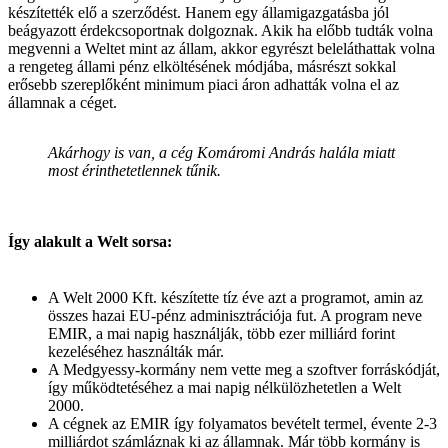
készítették elő a szerződést. Hanem egy államigazgatásba jól
beágyazott érdekcsoportnak dolgoznak. Akik ha előbb tudták volna
megvenni a Weltet mint az állam, akkor egyrészt beleláthattak volna
a rengeteg állami pénz elköltésének módjába, másrészt sokkal
erősebb szereplőként minimum piaci áron adhatták volna el az
államnak a céget.
Akárhogy is van, a cég Komáromi András halála miatt
most érinthetetlennek tűnik.
Így alakult a Welt sorsa:
A Welt 2000 Kft. készítette tíz éve azt a programot, amin az
összes hazai EU-pénz adminisztrációja fut. A program neve
EMIR, a mai napig használják, több ezer milliárd forint
kezeléséhez használták már.
A Medgyessy-kormány nem vette meg a szoftver forráskódját,
így működtetéséhez a mai napig nélkülözhetetlen a Welt
2000.
A cégnek az EMIR így folyamatos bevételt termel, évente 2-3
milliárdot számláznak ki az államnak. Már több kormány is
────
__WHAT THE EXERCISE ASKS__:
Print the material above once more, exactly. No pictures belong in it.

__EXERCISE ANSWER__:
készítették elő a szerződést. Hanem egy államigazgatásba jól
beágyazott érdekcsoportnak dolgoznak. Akik ha előbb tudták volna
megvenni a Weltet mint az állam, akkor egyrészt beleláthattak volna
a rengeteg állami pénz elköltésének módjába, másrészt sokkal
erősebb szereplőként minimum piaci áron adhatták volna el az
államnak a céget.
Akárhogy is van, a cég Komáromi András halála miatt
most érinthetetlennek tűnik.
Így alakult a Welt sorsa:
A Welt 2000 Kft. készítette tíz éve azt a programot, amin az
összes hazai EU-pénz adminisztrációja fut. A program neve
EMIR, a mai napig használják, több ezer milliárd forint
kezeléséhez használták már.
A Medgyessy-kormány nem vette meg a szoftver forráskódját,
így működtetéséhez a mai napig nélkülözhetetlen a Welt
2000.
A cégnek az EMIR így folyamatos bevételt termel, évente 2-3
milliárdot számláznak ki az államnak. Már több kormány is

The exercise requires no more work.